GWEN IFILL: Finally tonight, Egypt's new president makes a surprise move to seize more political power and curb the authority of the military.
Margaret Warner has the story.
MARGARET WARNER: The news was cheered last night by supporters of president Mohammed Morsi, many of them fellow members of the Muslim Brotherhood, who rallied in Cairo's Tahrir Square.
AHMED HASSAN, Egypt (through translator): These are bold decisions that we have been waiting for, for so long. These decisions are to complete the revolution. The revolution started to succeed.
MARGARET WARNER: They were reacting to Morsi's surprise ouster of the country's top military brass, including powerful defense minister Hussein Tantawi. All were ordered to retire.
Morsi also nullified a constitutional declaration issued just before his election, shifting vast powers from the president to the military.

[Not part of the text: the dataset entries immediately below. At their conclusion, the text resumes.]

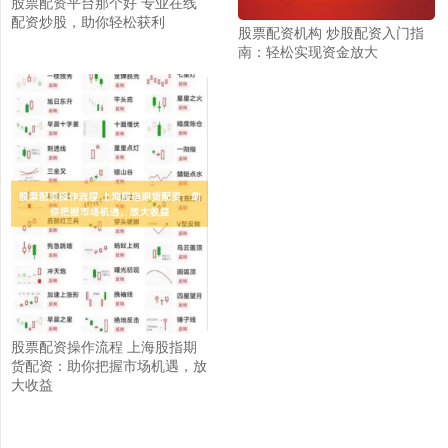
股票配资平台那个好 专业在线
配资炒股，助你轻松获利
股票配资机构 炒股配资入门指
南：轻松实现资金放大
股票配资操作流程 上海股指期
货配资：助你把握市场机遇，放
大收益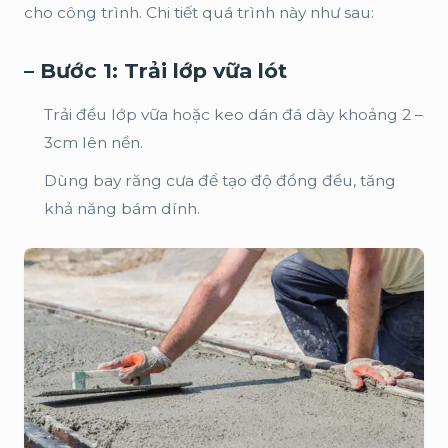
cho công trình. Chi tiết quá trình này như sau:
– Bước 1: Trải lớp vữa lót
Trải đều lớp vữa hoặc keo dán đá dày khoảng 2 –
3cm lên nền.
Dùng bay răng cưa để tạo độ đồng đều, tăng
khả năng bám dính.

MOHAMMED MORSI, Egyptian president (through translator): Today's decisions are not directed at certain persons or meant to embarrass certain institutions.
MARGARET WARNER: His action comes on the heels of his sacking the nation's intelligence chief after 16 Egyptian soldiers were killed by militants in Sinai.
Tantawi, longtime defense minister under former President Hosni Mubarak, took part in forcing Mubarak's resignation early last year. And for 18 months after, he and the Supreme Council of the Armed Forces ruled Egypt.